## Task goal
Make an exact copy of all the entries, with the pictures left out.
Provided entries START
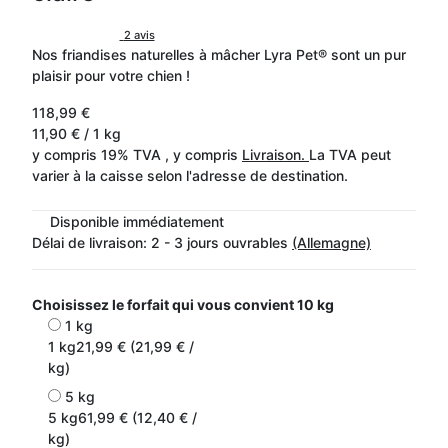
2 avis
Nos friandises naturelles à mâcher Lyra Pet® sont un pur
plaisir pour votre chien !
118,99 €
11,90 € / 1 kg
y compris 19% TVA , y compris
Livraison.
La TVA peut
varier à la caisse selon l'adresse de destination.
Disponible immédiatement
Délai de livraison:
2 - 3 jours ouvrables
(Allemagne)
Choisissez le forfait qui vous convient
10 kg
1 kg
1 kg
21,99 € (21,99 € /
kg)
5 kg
5 kg
61,99 € (12,40 € /
kg)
Provided entries END
## Response
2 avis
Nos friandises naturelles à mâcher Lyra Pet® sont un pur
plaisir pour votre chien !
118,99 €
11,90 € / 1 kg
y compris 19% TVA , y compris
Livraison.
La TVA peut
varier à la caisse selon l'adresse de destination.
Disponible immédiatement
Délai de livraison:
2 - 3 jours ouvrables
(Allemagne)
Choisissez le forfait qui vous convient
10 kg
1 kg
1 kg
21,99 € (21,99 € /
kg)
5 kg
5 kg
61,99 € (12,40 € /
kg)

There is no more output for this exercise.